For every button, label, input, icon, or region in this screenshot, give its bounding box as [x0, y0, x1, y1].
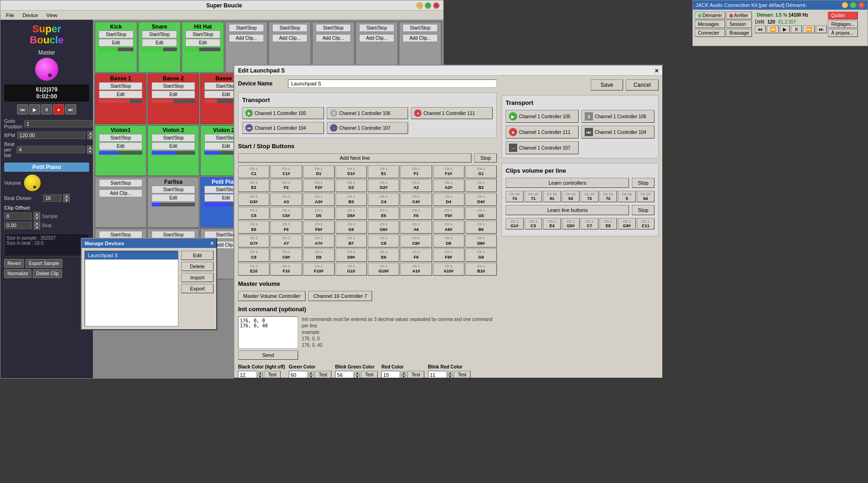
save-button[interactable]: Save [591, 79, 623, 91]
ob-up[interactable]: ▲ [34, 221, 40, 225]
jack-session[interactable]: Session [726, 20, 752, 28]
device-list-item-launchpad[interactable]: Launchpad S [85, 251, 178, 260]
start-stop-stop-btn[interactable]: Stop [474, 153, 497, 163]
manage-devices-export[interactable]: Export [181, 284, 214, 293]
ch-cell-top-5[interactable]: Ch 165 [618, 191, 636, 202]
midi-cell-c1#[interactable]: Ch 1C1# [270, 165, 302, 178]
midi-cell-a10#[interactable]: Ch 1A10# [433, 263, 465, 276]
manage-devices-delete[interactable]: Delete [181, 262, 214, 271]
ch-cell-bottom-G5s[interactable]: Ch 1G5# [562, 218, 580, 229]
midi-cell-d4#[interactable]: Ch 1D4# [465, 193, 497, 206]
midi-cell-c5#[interactable]: Ch 1C5# [270, 207, 302, 220]
empty-07-addclip[interactable]: Add Clip... [403, 34, 438, 42]
empty-30-addclip[interactable]: Add Clip... [99, 189, 142, 197]
color-up-2[interactable]: ▲ [355, 371, 360, 375]
transport-play-btn[interactable]: ▶ Channel 1 Controller 105 [242, 107, 324, 119]
color-input-4[interactable] [428, 371, 446, 379]
ch-cell-bottom-E4[interactable]: Ch 1E4 [543, 218, 561, 229]
ch-cell-top-91[interactable]: Ch 1691 [543, 191, 561, 202]
midi-cell-d5[interactable]: Ch 1D5 [303, 207, 335, 220]
violon2-edit[interactable]: Edit [152, 142, 195, 150]
master-vol-controller-btn[interactable]: Master Volume Controller [238, 291, 306, 301]
empty-07-startstop[interactable]: Start/Stop [403, 24, 438, 32]
midi-cell-c9[interactable]: Ch 1C9 [238, 248, 269, 261]
farfisa-startstop[interactable]: Start/Stop [152, 186, 195, 193]
ch-cell-bottom-E8[interactable]: Ch 1E8 [599, 218, 617, 229]
color-up-3[interactable]: ▲ [401, 371, 406, 375]
midi-cell-b10[interactable]: Ch 1B10 [465, 263, 497, 276]
midi-cell-d1#[interactable]: Ch 1D1# [336, 165, 367, 178]
farfisa-edit[interactable]: Edit [152, 194, 195, 202]
close-button[interactable]: × [433, 2, 440, 9]
empty-06-startstop[interactable]: Start/Stop [359, 24, 394, 32]
transport-right-record[interactable]: ● Channel 1 Controller 111 [506, 126, 579, 139]
midi-cell-a7[interactable]: Ch 1A7 [270, 235, 302, 248]
transport-play[interactable]: ▶ [29, 104, 40, 115]
ch-cell-top-84[interactable]: Ch 1684 [637, 191, 655, 202]
midi-cell-d9[interactable]: Ch 1D9 [303, 248, 335, 261]
snare-startstop[interactable]: Start/Stop [142, 30, 177, 38]
learn-line-buttons-btn[interactable]: Learn line buttons [506, 205, 629, 215]
basse2-startstop[interactable]: Start/Stop [152, 82, 195, 90]
midi-cell-a3[interactable]: Ch 1A3 [270, 193, 302, 206]
jack-maximize[interactable]: □ [850, 2, 856, 8]
color-down-2[interactable]: ▼ [355, 375, 360, 379]
edit-launchpad-close[interactable]: × [655, 67, 659, 74]
hithat-edit[interactable]: Edit [185, 39, 220, 47]
midi-cell-a2#[interactable]: Ch 1A2# [433, 179, 465, 192]
jack-apropos[interactable]: À propos... [828, 29, 858, 37]
empty-04-startstop[interactable]: Start/Stop [272, 24, 307, 32]
bpb-down[interactable]: ▼ [87, 150, 93, 154]
midi-cell-f5#[interactable]: Ch 1F5# [433, 207, 465, 220]
ch-cell-bottom-G1s[interactable]: Ch 1G1# [506, 218, 524, 229]
color-down-0[interactable]: ▼ [257, 375, 263, 379]
ch-cell-top-93[interactable]: Ch 1693 [562, 191, 580, 202]
color-test-4[interactable]: Test [454, 371, 471, 379]
color-test-3[interactable]: Test [407, 371, 424, 379]
midi-cell-e1[interactable]: Ch 1E1 [368, 165, 399, 178]
jack-prev[interactable]: ⏮ [755, 25, 766, 33]
cancel-button[interactable]: Cancel [626, 79, 659, 91]
jack-play[interactable]: ▶ [780, 25, 790, 33]
init-cmd-textarea[interactable]: 176, 0, 0 176, 0, 40 [238, 316, 298, 349]
midi-cell-f10#[interactable]: Ch 1F10# [303, 263, 335, 276]
bpm-input[interactable] [17, 132, 86, 139]
color-down-4[interactable]: ▼ [447, 375, 453, 379]
midi-cell-c8[interactable]: Ch 1C8 [368, 235, 399, 248]
midi-cell-a10[interactable]: Ch 1A10 [400, 263, 432, 276]
ch-cell-bottom-C7[interactable]: Ch 1C7 [581, 218, 599, 229]
menu-file[interactable]: File [2, 12, 18, 19]
manage-devices-close[interactable]: × [210, 240, 214, 247]
jack-brassage[interactable]: Brassage [726, 29, 752, 37]
color-input-1[interactable] [289, 371, 307, 379]
transport-pause[interactable]: ⏸ [41, 104, 52, 115]
jack-connecter[interactable]: Connecter [695, 29, 725, 37]
midi-cell-f6[interactable]: Ch 1F6 [270, 221, 302, 234]
hithat-startstop[interactable]: Start/Stop [185, 30, 220, 38]
jack-demarrer[interactable]: Démarrer [695, 12, 725, 19]
midi-cell-d8#[interactable]: Ch 1D8# [465, 235, 497, 248]
midi-cell-b6[interactable]: Ch 1B6 [465, 221, 497, 234]
transport-right-back[interactable]: ⏮ Channel 1 Controller 104 [581, 126, 654, 139]
color-up-4[interactable]: ▲ [447, 371, 453, 375]
ob-down[interactable]: ▼ [34, 225, 40, 229]
midi-cell-g5[interactable]: Ch 1G5 [465, 207, 497, 220]
midi-cell-c4#[interactable]: Ch 1C4# [400, 193, 432, 206]
volume-knob[interactable] [24, 175, 41, 191]
beat-diviser-input[interactable] [43, 194, 61, 202]
jack-messages[interactable]: Messages [695, 20, 725, 28]
midi-cell-g1[interactable]: Ch 1G1 [465, 165, 497, 178]
midi-cell-g6[interactable]: Ch 1G6 [336, 221, 367, 234]
bd-up[interactable]: ▲ [63, 194, 70, 198]
transport-right-play[interactable]: ▶ Channel 1 Controller 105 [506, 110, 579, 123]
midi-cell-d9#[interactable]: Ch 1D9# [336, 248, 367, 261]
basse2-edit[interactable]: Edit [152, 91, 195, 98]
basse1-startstop[interactable]: Start/Stop [99, 82, 142, 90]
midi-cell-d8[interactable]: Ch 1D8 [433, 235, 465, 248]
bd-down[interactable]: ▼ [63, 198, 70, 202]
ch-cell-top-71[interactable]: Ch 1671 [525, 191, 543, 202]
jack-close[interactable]: × [858, 2, 865, 8]
jack-fwd[interactable]: ⏩ [803, 25, 815, 33]
color-down-1[interactable]: ▼ [308, 375, 314, 379]
menu-device[interactable]: Device [19, 12, 42, 19]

Your goal - Determine how many lines in the data above contain the string "input". Give nothing except the number.

Written reply - 5